Banks had cut the average savings rate to 0.65 per cent as of August 2020 – down from 1.15 per cent the same time last year – as they scrambled to cover the costs of a home loan price war.
Research from consumer comparison site Mozo found Australian financial institutions have made 1736 cuts across all savings products since March 1.
Term deposit accounts faced the majority of cuts (844), while savings accounts were slashed 635 times.
The remaining 257 cuts applied to bank accounts.
Mozo director Kirsty Lamont said the cuts meant savers have missed out on $1.6 billion in interest payments.
“As mortgage holders enjoy record low-interest rates, it’s no secret that the banks need to find other ways to remain profitable,” she said.
“Taking from Australian savings accounts is an easy way to ensure the books stay nice and plump.”
The average savings rate across the Big Four banks has fallen from 0.57 per cent to 0.32 per cent since March 1.
These banks are used by 80 per cent of Australians, but Ms Lamont said their rates are less competitive than those of smaller rivals.
Westpac is the only exception, but there’s a catch.

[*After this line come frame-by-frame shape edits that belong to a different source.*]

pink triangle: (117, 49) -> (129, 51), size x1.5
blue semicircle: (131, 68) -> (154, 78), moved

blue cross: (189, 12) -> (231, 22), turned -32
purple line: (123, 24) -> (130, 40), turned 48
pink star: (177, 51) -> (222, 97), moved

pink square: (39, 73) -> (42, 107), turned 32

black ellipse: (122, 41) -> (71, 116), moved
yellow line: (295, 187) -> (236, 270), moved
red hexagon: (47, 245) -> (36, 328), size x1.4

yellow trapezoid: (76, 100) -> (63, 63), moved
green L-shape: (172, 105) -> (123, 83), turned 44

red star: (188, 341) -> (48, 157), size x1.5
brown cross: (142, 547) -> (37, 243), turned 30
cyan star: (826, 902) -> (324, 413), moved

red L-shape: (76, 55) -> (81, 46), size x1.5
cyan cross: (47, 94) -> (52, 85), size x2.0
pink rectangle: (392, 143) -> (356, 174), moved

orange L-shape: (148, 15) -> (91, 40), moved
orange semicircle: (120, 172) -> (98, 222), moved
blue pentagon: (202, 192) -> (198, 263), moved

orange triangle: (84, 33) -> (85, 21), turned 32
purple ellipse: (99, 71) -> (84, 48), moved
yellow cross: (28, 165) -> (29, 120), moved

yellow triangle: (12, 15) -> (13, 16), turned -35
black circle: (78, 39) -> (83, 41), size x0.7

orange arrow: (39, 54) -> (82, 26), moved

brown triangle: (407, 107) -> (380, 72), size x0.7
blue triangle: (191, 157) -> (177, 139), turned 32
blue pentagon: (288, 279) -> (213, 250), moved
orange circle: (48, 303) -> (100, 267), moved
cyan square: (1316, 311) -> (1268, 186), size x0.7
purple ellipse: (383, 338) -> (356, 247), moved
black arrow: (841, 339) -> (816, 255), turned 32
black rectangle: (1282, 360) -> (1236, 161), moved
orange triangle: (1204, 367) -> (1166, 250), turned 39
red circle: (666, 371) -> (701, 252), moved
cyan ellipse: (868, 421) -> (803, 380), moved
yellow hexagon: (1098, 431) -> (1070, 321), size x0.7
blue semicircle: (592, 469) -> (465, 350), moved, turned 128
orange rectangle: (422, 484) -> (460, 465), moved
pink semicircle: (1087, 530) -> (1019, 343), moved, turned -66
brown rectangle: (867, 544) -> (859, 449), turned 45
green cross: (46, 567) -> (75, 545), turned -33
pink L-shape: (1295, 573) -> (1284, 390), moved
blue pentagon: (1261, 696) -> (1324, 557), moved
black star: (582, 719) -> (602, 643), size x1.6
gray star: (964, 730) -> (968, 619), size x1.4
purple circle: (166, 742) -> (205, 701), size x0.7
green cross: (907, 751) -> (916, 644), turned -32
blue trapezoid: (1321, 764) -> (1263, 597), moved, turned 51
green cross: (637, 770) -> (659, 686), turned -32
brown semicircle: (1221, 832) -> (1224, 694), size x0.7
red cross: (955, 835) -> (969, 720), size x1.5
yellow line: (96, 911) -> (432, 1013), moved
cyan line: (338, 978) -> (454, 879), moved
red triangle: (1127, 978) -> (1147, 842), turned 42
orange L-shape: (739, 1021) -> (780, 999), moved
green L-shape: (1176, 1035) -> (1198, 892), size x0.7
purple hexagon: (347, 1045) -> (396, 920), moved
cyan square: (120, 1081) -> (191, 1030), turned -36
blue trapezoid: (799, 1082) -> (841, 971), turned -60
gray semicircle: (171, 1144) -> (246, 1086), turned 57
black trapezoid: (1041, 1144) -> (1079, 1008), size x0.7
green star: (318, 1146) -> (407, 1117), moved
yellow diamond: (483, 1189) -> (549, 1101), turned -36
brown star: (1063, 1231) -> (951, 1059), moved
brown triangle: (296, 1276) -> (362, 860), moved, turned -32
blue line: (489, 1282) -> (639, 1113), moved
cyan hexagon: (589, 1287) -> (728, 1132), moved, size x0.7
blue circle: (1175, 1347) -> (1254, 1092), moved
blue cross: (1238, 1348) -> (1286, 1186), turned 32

The bank is offering a 3 per cent rate on its Life accounts, but only to customers aged 18 to 29.
Beyond that offer, Big Four bank customers can expect to receive an ongoing savings rate between 0.4 per cent and 1 per cent.
Serious savers should instead look to smaller banks, including community banks and digital-only neo-banks.
“The best ongoing rates are currently 1.75 per cent with Australian Unity,” Ms Lamont said.
“You could also nab a competitive intro rate of 2.20 per cent with Heritage Bank.
“As far as term deposits, Judo Bank is offering a 1.30 per cent rate, which is the best 12-month term on the market.”